Lightweight, low cost compositionally complex multiphase alloys with optimized strength, ductility and corrosion resistance: Discovery, design and mechanistic understandings

Abstract

A strategy for designing compositionally complex alloys (CCAs) achieving multiple objectives is articulated. In this specific case, the objectives are low density and cost, along with good strength, ductility, and aqueous corrosion resistance. The present strategy has produced a two-phase material, having a ductile FCC matrix and a L21 intermetallic reinforcing phase. A machine learning algorithm has been trained using attributes of binary phase diagrams as inputs and the existing experimentally informed CCA database as output values, which efficiently predicts the phases which will result from combinations of selected elements. Corrosion resistance is achieved through tailoring the composition such that solute partitioning promotes passivity of both phases.
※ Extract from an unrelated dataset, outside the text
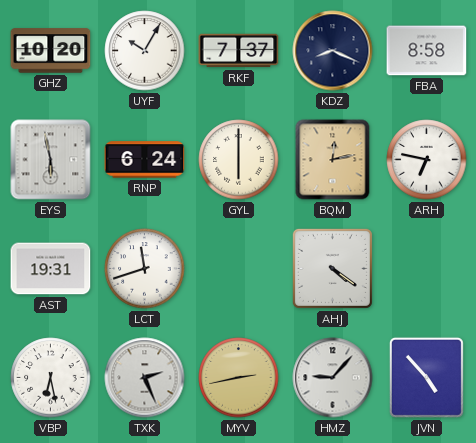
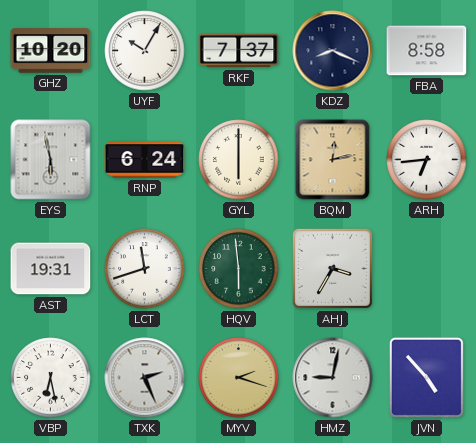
ARH: 6:47 -> 6:44
HQV: none -> 5:59
AHJ: 4:21 -> 3:35
MYV: 2:43 -> 2:18
HMZ: 9:07 -> 9:02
Surprising results of composition optimization, such as preferred levels of Mn and Mo in an Al-Cr-Fe-Mo-Mn-Ni-Ti alloy are presented. While raw material cost, density, corrosion resistance, and stiffness are strong functions of alloy chemistry, the strength and ductility are highly sensitive to microstructure as well. A genetic algorithm is used to optimize a crystal plasticity-based prediction of toughness, defined as the product of ultimate tensile strength and uniform elongation, by varying microstructural attributes. Surprising dependencies of this toughness on the microstructure inputs are highlighted. Experimental results demonstrate the efficacy of the approach.